[DATASET ENTRIES]
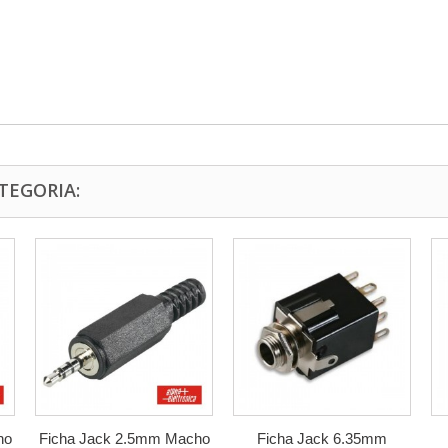
TEGORIA:
ho
Ficha Jack 2.5mm Macho
Ficha Jack 6.35mm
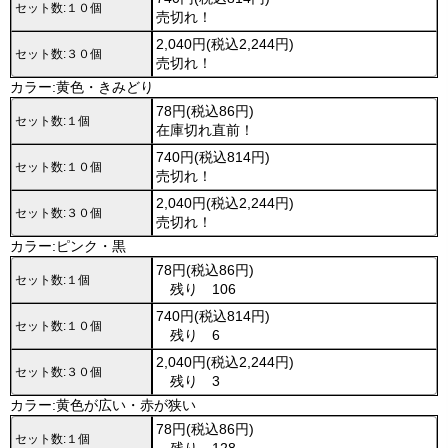
セット数:１０個
売切れ！
2,040円(税込2,244円)
セット数:３０個
売切れ！
カラー:黄色・きみどり
78円(税込86円)
セット数:１個
在庫切れ直前！
740円(税込814円)
セット数:１０個
売切れ！
2,040円(税込2,244円)
セット数:３０個
売切れ！
カラー:ピンク・黒
78円(税込86円)
セット数:１個
残り 106
740円(税込814円)
セット数:１０個
残り 6
2,040円(税込2,244円)
セット数:３０個
残り 3
カラー:黄色が広い・赤が狭い
78円(税込86円)
セット数:１個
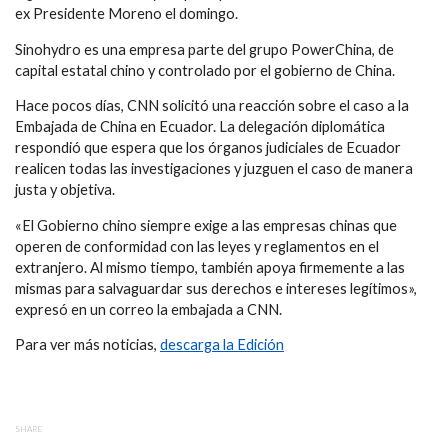
ex Presidente Moreno el domingo.
Sinohydro es una empresa parte del grupo PowerChina, de
capital estatal chino y controlado por el gobierno de China.
Hace pocos días, CNN solicitó una reacción sobre el caso a la
Embajada de China en Ecuador. La delegación diplomática
respondió que espera que los órganos judiciales de Ecuador
realicen todas las investigaciones y juzguen el caso de manera
justa y objetiva.
«El Gobierno chino siempre exige a las empresas chinas que
operen de conformidad con las leyes y reglamentos en el
extranjero. Al mismo tiempo, también apoya firmemente a las
mismas para salvaguardar sus derechos e intereses legítimos»,
expresó en un correo la embajada a CNN.
Para ver más noticias,
descarga la Edición
SHARE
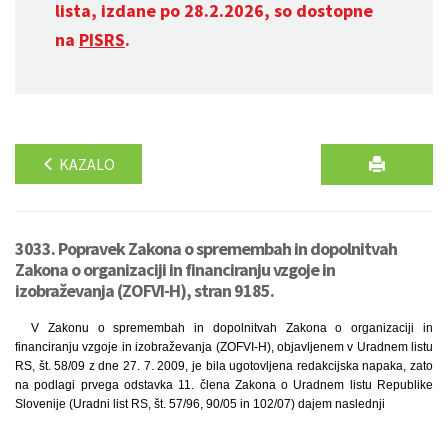
lista, izdane po 28.2.2026, so dostopne
na
PISRS
.
KAZALO
3033. Popravek Zakona o spremembah in dopolnitvah
Zakona o organizaciji in financiranju vzgoje in
izobraževanja (ZOFVI-H), stran 9185.
V Zakonu o spremembah in dopolnitvah Zakona o organizaciji in
financiranju vzgoje in izobraževanja (ZOFVI-H), objavljenem v Uradnem listu
RS, št. 58/09 z dne 27. 7. 2009, je bila ugotovljena redakcijska napaka, zato
na podlagi prvega odstavka 11. člena Zakona o Uradnem listu Republike
Slovenije (Uradni list RS, št. 57/96, 90/05 in 102/07) dajem naslednji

[TASK STATEMENT] Extract exactly and only the lines above from the line containing "Zakona o organizaciji in financiranju" through the line containing "financiranju vzgoje in izobraževanja", both end lines included.

[WRITTEN ANSWER]
Zakona o organizaciji in financiranju vzgoje in
izobraževanja (ZOFVI-H), stran 9185.
V Zakonu o spremembah in dopolnitvah Zakona o organizaciji in
financiranju vzgoje in izobraževanja (ZOFVI-H), objavljenem v Uradnem listu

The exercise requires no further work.